Do you even know what “significantly impacted” means in the first quote? It simply means “there appears to be a difference”. No more, no less. It is not equivalent to common parlance expressions such as “this is incredibly significant” which you used above.
Indeed there does appear to be a difference. One that has even been quantified no less. :eek: :eek: :eek:
That’s really inapposite you know, as most of the comments in this thread. Why is it that so many people here try to pretend to know more than they actually do?
[1]This is getting tiresome. Maybe you fancy yourself some sort of expert but if your claim to expertise in the field is being a practicing physician and that’s it, I’m sorry but I’m just not impressed. And certainly your logic or lack of same has done nothing for me either. If you want to start comparing credentials, I’m game for that.
[2]This simply absurd and undermines any credibility you might have had. Since when is the opinion of any scientist on the weight to be given to a result not worth considering? If they value their reputations they will be circumspect in their claims and representations. I guess you haven’t published much huh?
[3]blah, blah, blah. Don’t try to make this about stupid ignorant me. Nice try but that’s not the issue here. You’ll have to do much better than that.
It’s perfectly appropriate in a discussion of why one should be cautious when reacting to unexpected results in a subgroup of a clinical trial.
BTW, you asked earlier about “outside reviewers” who expressed doubts about the study. Here’s one which was published in March 2013 in the same issue of JAMA as the TACT results:
http://jama.jamanetwork.com/article.aspx?articleid=1672219
Irrelevant since the revised study didn’t come out until later. This has all been covered already.
edit: unless you can point out some flaw that would explain why only diabetics saw a 40-50% drop in cardiovascular events. Then I would love to hear your thoughts.
You keep saying 40-50%. Would you mind actually reading the study to see what the confidence intervals in that subgroup are? Hint: It’s not 40-50%.

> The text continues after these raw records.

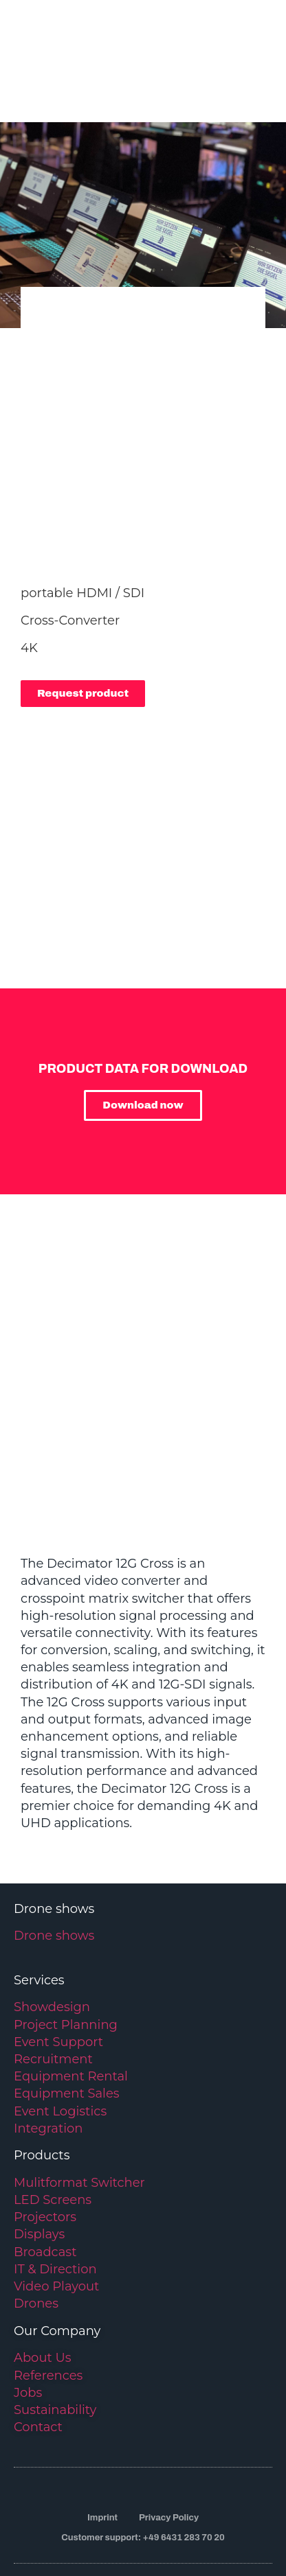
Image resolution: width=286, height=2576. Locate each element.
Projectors (45, 2149)
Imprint (102, 2450)
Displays (39, 2166)
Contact (38, 2359)
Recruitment (53, 1991)
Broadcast (45, 2184)
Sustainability (55, 2342)
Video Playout (56, 2219)
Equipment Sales (67, 2026)
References (48, 2307)
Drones (36, 2236)
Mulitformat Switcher (79, 2115)
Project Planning (66, 1956)
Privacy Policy (169, 2450)
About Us (43, 2290)
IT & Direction (55, 2201)
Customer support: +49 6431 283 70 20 (143, 2469)
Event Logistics (60, 2043)
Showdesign (52, 1939)
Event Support (58, 1974)
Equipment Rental (71, 2009)
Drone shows (54, 1868)
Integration (48, 2060)
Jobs (28, 2324)
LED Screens (52, 2132)
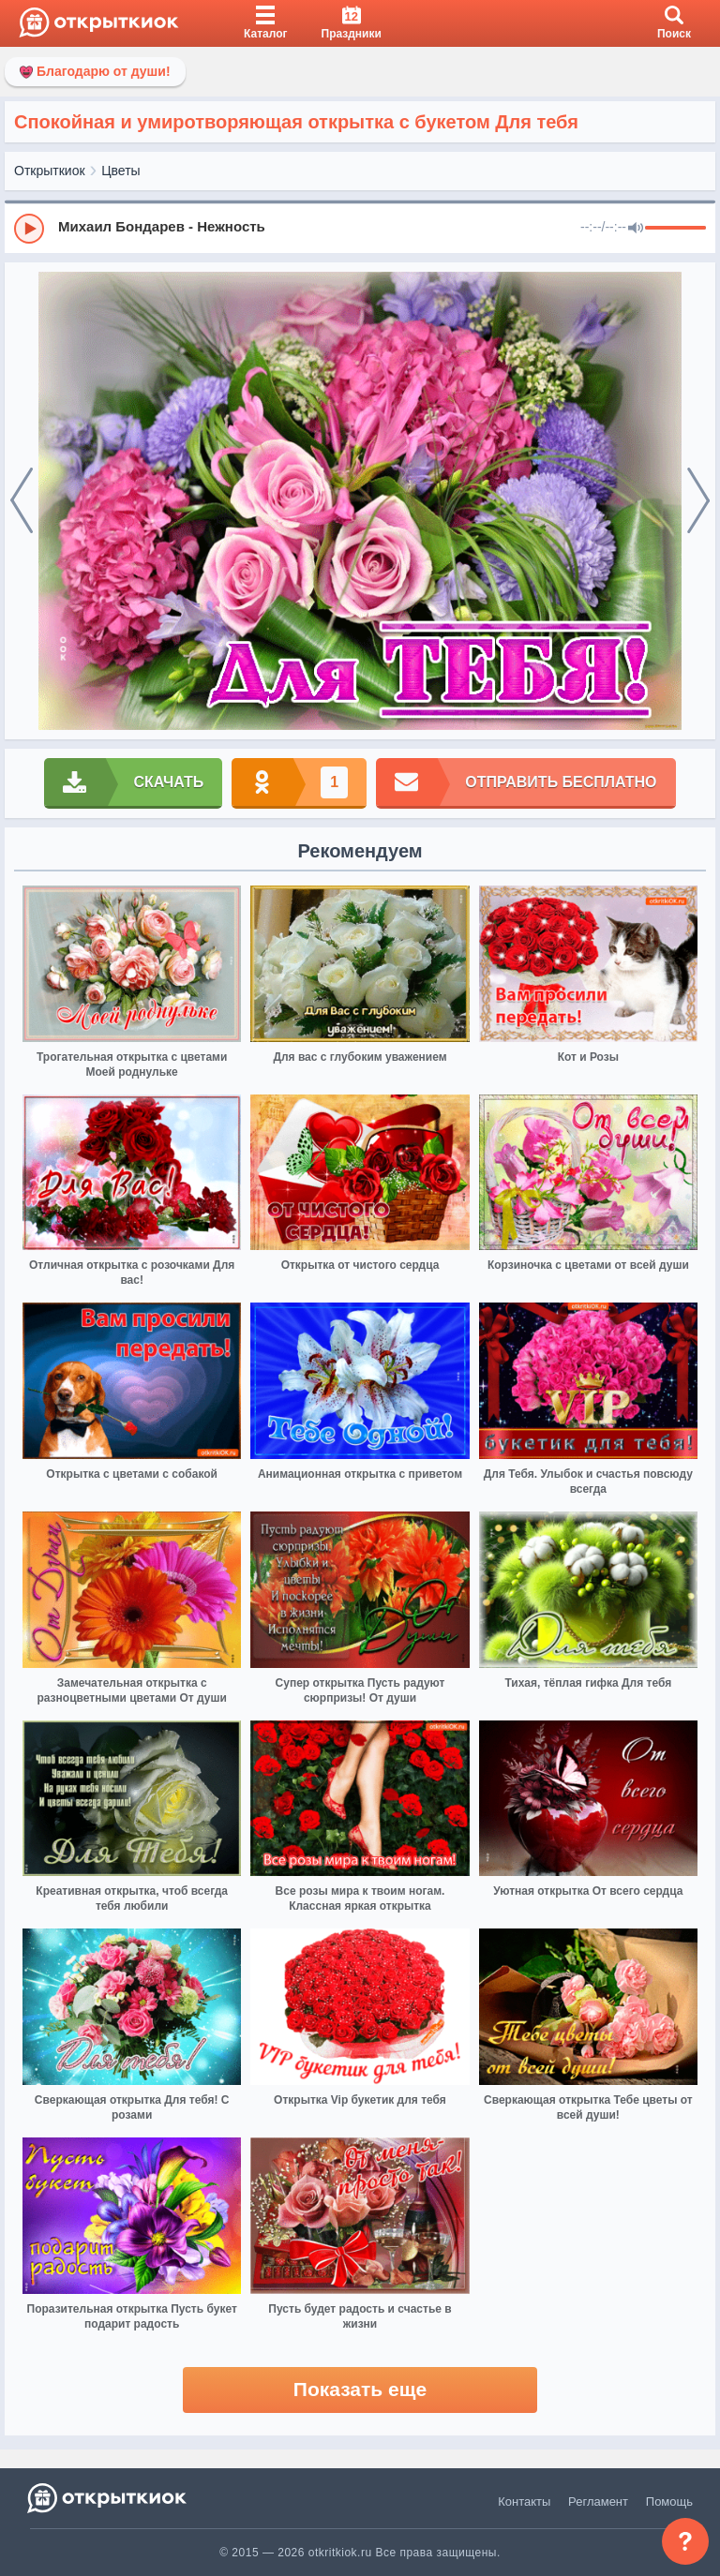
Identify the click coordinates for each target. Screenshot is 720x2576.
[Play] (29, 229)
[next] (698, 501)
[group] (360, 227)
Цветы (120, 170)
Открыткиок (49, 170)
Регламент (598, 2501)
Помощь (669, 2501)
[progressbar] (675, 228)
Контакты (524, 2501)
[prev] (21, 501)
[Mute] (635, 228)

Hint, why don’t you tell me. I haven’t studied statistics in a while and I don’t feel like wading through a journal article. If you don’t mind sharing your wisdom that is.
http://jama.jamanetwork.com/Mobile/article.aspx?articleid=1672238
It’s in this graph: http://jama.jamanetwork.com/data/Journals/JAMA/926663/joc130024f3.png
That’s nice but that doesn’t mean anything to me as I’m sure you probably realized it would not.
Oooooo. Ya got me. Score.
Now that we’ve got that out of the way, do you have anything meaningful to contribute?
I’ve contributed a link to a lengthy article pointing out many potentially serious flaws in this study. I’m unsure whether you’ve read it or not.
IOW you have no idea what the significance is either. That’s what I thought. Thanks.
They found a difference of 17-55% in the diabetic group, if that’s what you meant by significance.
It’s broken out by type of cardiovascular event and that’s covered in the OP. Do try to keep up please.
We’re not even speaking the same language here.
When one says, for example, “this treatment reduces risk of heart attack in group x by 41%”, in actuality it means something like “we are 95% confident that it reduces risk by 15 to 70%”.
You can’t go around trumpeting a reduced risk of 40 to 50% when that’s not even what the results of this possibly flawed study show.
OK fine. So 15 to 70% isn’t significant. Got it. :rolleyes: :rolleyes: :rolleyes:
Maybe you should stop to think about why you “get that a lot.”
Sheesh.
I don’t really care. I love to learn and share what I learn. Some people appreciate that but many don’t for whatever reason. I’ve never been able to figure that out. If I still have some sense of awe and wonder at things like this and that annoys people, too fucking bad. It should serve as reminder of not what a fool I am but how dead and jaded they’ve become.
As I explained earlier, you simply cannot jump from “percentage change” to “significance level” without further statistical analysis. This is why we usually talk about p values instead of % difference. Again - if, in your control group, you have four heart attacks out of seven thousand people, and in your test group, you have two heart attacks out of seven thousand people, that is a 50% reduction, but is almost certainly not significant - it’s just statistical noise. You need to look at the actual numbers. 50%, or 70%, or 300%, or 1.2% may be significant, or it may not.